Work instructions> Check every line of the data for the word "mehr", and copy those that have it.

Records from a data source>
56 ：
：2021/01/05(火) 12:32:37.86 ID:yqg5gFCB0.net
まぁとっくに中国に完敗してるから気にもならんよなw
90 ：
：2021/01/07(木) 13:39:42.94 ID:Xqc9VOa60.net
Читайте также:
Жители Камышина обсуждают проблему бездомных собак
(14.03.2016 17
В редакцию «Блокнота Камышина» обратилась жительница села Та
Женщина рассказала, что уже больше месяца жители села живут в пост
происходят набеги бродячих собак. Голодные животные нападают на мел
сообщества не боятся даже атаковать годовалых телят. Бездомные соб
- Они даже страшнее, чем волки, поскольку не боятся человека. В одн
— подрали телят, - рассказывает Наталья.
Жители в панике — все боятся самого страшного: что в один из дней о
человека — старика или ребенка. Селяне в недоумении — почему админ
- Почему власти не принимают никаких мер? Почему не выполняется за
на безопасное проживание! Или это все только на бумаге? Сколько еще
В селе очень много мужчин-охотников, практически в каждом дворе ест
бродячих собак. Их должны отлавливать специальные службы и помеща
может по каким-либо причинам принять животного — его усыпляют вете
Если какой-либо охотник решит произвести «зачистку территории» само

---

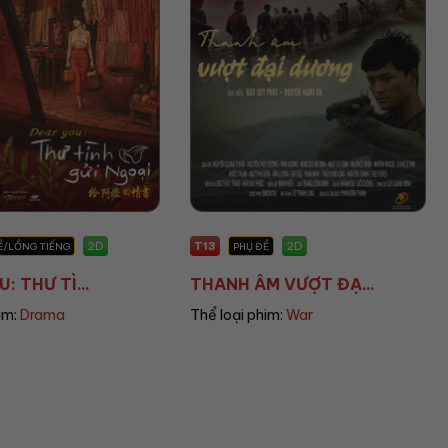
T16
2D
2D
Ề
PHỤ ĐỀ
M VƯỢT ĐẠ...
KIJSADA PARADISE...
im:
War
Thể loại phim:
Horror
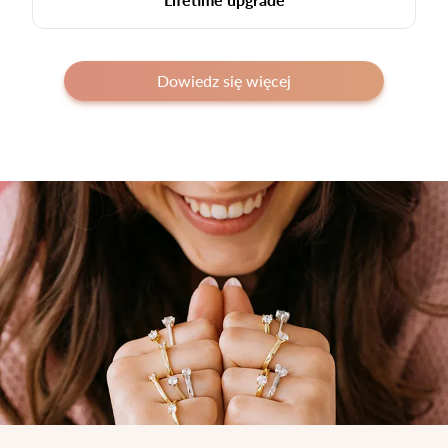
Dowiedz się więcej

...

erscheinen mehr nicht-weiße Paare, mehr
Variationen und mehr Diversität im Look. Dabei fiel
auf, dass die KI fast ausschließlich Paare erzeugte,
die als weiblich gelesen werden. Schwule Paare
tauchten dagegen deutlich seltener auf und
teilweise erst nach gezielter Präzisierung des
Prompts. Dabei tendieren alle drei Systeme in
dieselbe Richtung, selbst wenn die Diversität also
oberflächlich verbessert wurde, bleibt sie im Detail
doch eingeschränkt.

Task response>
erscheinen mehr nicht-weiße Paare, mehr
Variationen und mehr Diversität im Look. Dabei fiel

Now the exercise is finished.